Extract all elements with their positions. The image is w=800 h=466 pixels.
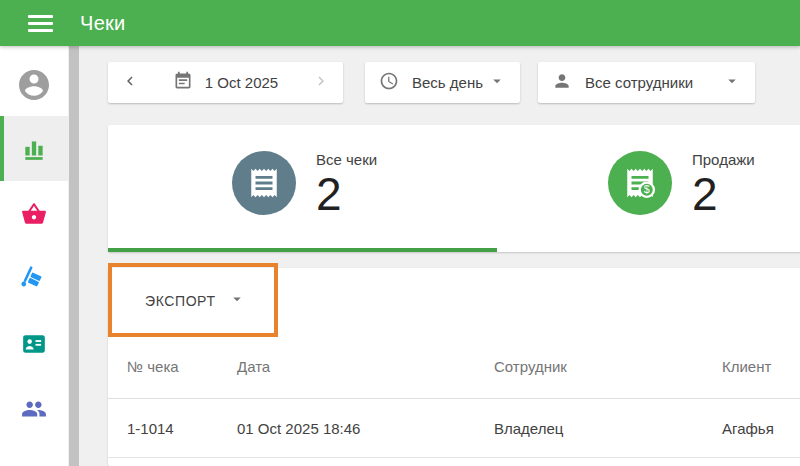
scrollbar-thumb[interactable] <box>69 46 79 466</box>
sidebar-item-customers[interactable] <box>0 311 68 376</box>
time-range-dropdown[interactable]: Весь день <box>365 62 520 103</box>
sidebar <box>0 46 68 466</box>
sidebar-item-profile[interactable] <box>0 54 68 116</box>
column-header-receipt-no: № чека <box>127 358 237 375</box>
main-content: 1 Oct 2025 Весь день <box>80 46 800 466</box>
filter-bar: 1 Oct 2025 Весь день <box>108 62 755 103</box>
chevron-left-icon[interactable] <box>121 72 139 93</box>
chevron-right-icon[interactable] <box>312 72 330 93</box>
chevron-down-icon <box>723 72 741 93</box>
sidebar-item-items[interactable] <box>0 181 68 246</box>
active-tab-indicator <box>108 248 497 252</box>
menu-icon[interactable] <box>28 11 53 36</box>
stat-value: 2 <box>692 172 755 216</box>
summary-card: Все чеки 2 $ Продажи 2 <box>108 125 800 252</box>
cell-client: Агафья <box>722 420 800 437</box>
calendar-icon <box>173 71 193 94</box>
sidebar-item-reports[interactable] <box>0 116 68 181</box>
app-window: Чеки <box>0 0 800 466</box>
sidebar-item-inventory[interactable] <box>0 246 68 311</box>
svg-text:$: $ <box>644 183 650 195</box>
chevron-down-icon <box>488 72 506 93</box>
bar-chart-icon <box>21 136 47 162</box>
export-button[interactable]: ЭКСПОРТ <box>145 290 246 312</box>
tab-all-receipts[interactable]: Все чеки 2 <box>232 151 377 216</box>
contact-card-icon <box>21 331 47 357</box>
stat-label: Продажи <box>692 151 755 168</box>
app-header: Чеки <box>0 0 800 46</box>
time-range-value: Весь день <box>412 74 483 91</box>
receipt-dollar-icon: $ <box>608 151 672 215</box>
sidebar-scrollbar <box>68 46 80 466</box>
hand-truck-icon <box>21 266 47 292</box>
cell-date: 01 Oct 2025 18:46 <box>237 420 494 437</box>
people-icon <box>21 396 47 422</box>
cell-employee: Владелец <box>494 420 722 437</box>
export-button-label: ЭКСПОРТ <box>145 293 216 309</box>
receipts-table-card: ЭКСПОРТ № чека Дата Сотрудник Клиент 1-1… <box>108 268 800 466</box>
account-circle-icon <box>16 67 52 103</box>
table-toolbar: ЭКСПОРТ <box>108 268 800 334</box>
date-picker[interactable]: 1 Oct 2025 <box>108 62 343 103</box>
chevron-down-icon <box>228 290 246 312</box>
stat-value: 2 <box>316 172 377 216</box>
column-header-date: Дата <box>237 358 494 375</box>
sidebar-item-employees[interactable] <box>0 376 68 441</box>
employees-dropdown[interactable]: Все сотрудники <box>538 62 755 103</box>
column-header-client: Клиент <box>722 358 800 375</box>
table-header-row: № чека Дата Сотрудник Клиент <box>108 334 800 399</box>
shopping-basket-icon <box>21 201 47 227</box>
clock-icon <box>379 71 399 94</box>
column-header-employee: Сотрудник <box>494 358 722 375</box>
date-value: 1 Oct 2025 <box>205 74 278 91</box>
employees-value: Все сотрудники <box>585 74 693 91</box>
person-icon <box>552 71 572 94</box>
cell-receipt-no: 1-1014 <box>127 420 237 437</box>
receipt-icon <box>232 151 296 215</box>
stat-label: Все чеки <box>316 151 377 168</box>
page-title: Чеки <box>80 12 126 35</box>
tab-sales[interactable]: $ Продажи 2 <box>608 151 755 216</box>
table-row[interactable]: 1-1014 01 Oct 2025 18:46 Владелец Агафья <box>108 399 800 458</box>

—————

**Activity**
Please write out the entire listing above exactly, but leave the pictures out.

**Exercise solution**
Extract all elements with their positions. The image is w=800 h=466 pixels.
scrollbar-thumb[interactable] <box>69 46 79 466</box>
sidebar-item-customers[interactable] <box>0 311 68 376</box>
time-range-dropdown[interactable]: Весь день <box>365 62 520 103</box>
sidebar <box>0 46 68 466</box>
sidebar-item-profile[interactable] <box>0 54 68 116</box>
column-header-receipt-no: № чека <box>127 358 237 375</box>
main-content: 1 Oct 2025 Весь день <box>80 46 800 466</box>
filter-bar: 1 Oct 2025 Весь день <box>108 62 755 103</box>
chevron-left-icon[interactable] <box>121 72 139 93</box>
chevron-right-icon[interactable] <box>312 72 330 93</box>
chevron-down-icon <box>723 72 741 93</box>
sidebar-item-items[interactable] <box>0 181 68 246</box>
active-tab-indicator <box>108 248 497 252</box>
menu-icon[interactable] <box>28 11 53 36</box>
stat-value: 2 <box>692 172 755 216</box>
summary-card: Все чеки 2 $ Продажи 2 <box>108 125 800 252</box>
cell-client: Агафья <box>722 420 800 437</box>
calendar-icon <box>173 71 193 94</box>
sidebar-item-reports[interactable] <box>0 116 68 181</box>
app-window: Чеки <box>0 0 800 466</box>
sidebar-item-inventory[interactable] <box>0 246 68 311</box>
svg-text:$: $ <box>644 183 650 195</box>
chevron-down-icon <box>488 72 506 93</box>
bar-chart-icon <box>21 136 47 162</box>
export-button[interactable]: ЭКСПОРТ <box>145 290 246 312</box>
tab-all-receipts[interactable]: Все чеки 2 <box>232 151 377 216</box>
contact-card-icon <box>21 331 47 357</box>
stat-label: Продажи <box>692 151 755 168</box>
app-header: Чеки <box>0 0 800 46</box>
time-range-value: Весь день <box>412 74 483 91</box>
receipt-dollar-icon: $ <box>608 151 672 215</box>
sidebar-scrollbar <box>68 46 80 466</box>
hand-truck-icon <box>21 266 47 292</box>
cell-date: 01 Oct 2025 18:46 <box>237 420 494 437</box>
people-icon <box>21 396 47 422</box>
cell-employee: Владелец <box>494 420 722 437</box>
export-button-label: ЭКСПОРТ <box>145 293 216 309</box>
receipts-table-card: ЭКСПОРТ № чека Дата Сотрудник Клиент 1-1… <box>108 268 800 466</box>
account-circle-icon <box>16 67 52 103</box>
table-toolbar: ЭКСПОРТ <box>108 268 800 334</box>
date-picker[interactable]: 1 Oct 2025 <box>108 62 343 103</box>
chevron-down-icon <box>228 290 246 312</box>
stat-value: 2 <box>316 172 377 216</box>
column-header-date: Дата <box>237 358 494 375</box>
sidebar-item-employees[interactable] <box>0 376 68 441</box>
employees-dropdown[interactable]: Все сотрудники <box>538 62 755 103</box>
column-header-client: Клиент <box>722 358 800 375</box>
table-header-row: № чека Дата Сотрудник Клиент <box>108 334 800 399</box>
shopping-basket-icon <box>21 201 47 227</box>
clock-icon <box>379 71 399 94</box>
column-header-employee: Сотрудник <box>494 358 722 375</box>
date-value: 1 Oct 2025 <box>205 74 278 91</box>
employees-value: Все сотрудники <box>585 74 693 91</box>
person-icon <box>552 71 572 94</box>
cell-receipt-no: 1-1014 <box>127 420 237 437</box>
receipt-icon <box>232 151 296 215</box>
stat-label: Все чеки <box>316 151 377 168</box>
page-title: Чеки <box>80 12 126 35</box>
tab-sales[interactable]: $ Продажи 2 <box>608 151 755 216</box>
table-row[interactable]: 1-1014 01 Oct 2025 18:46 Владелец Агафья <box>108 399 800 458</box>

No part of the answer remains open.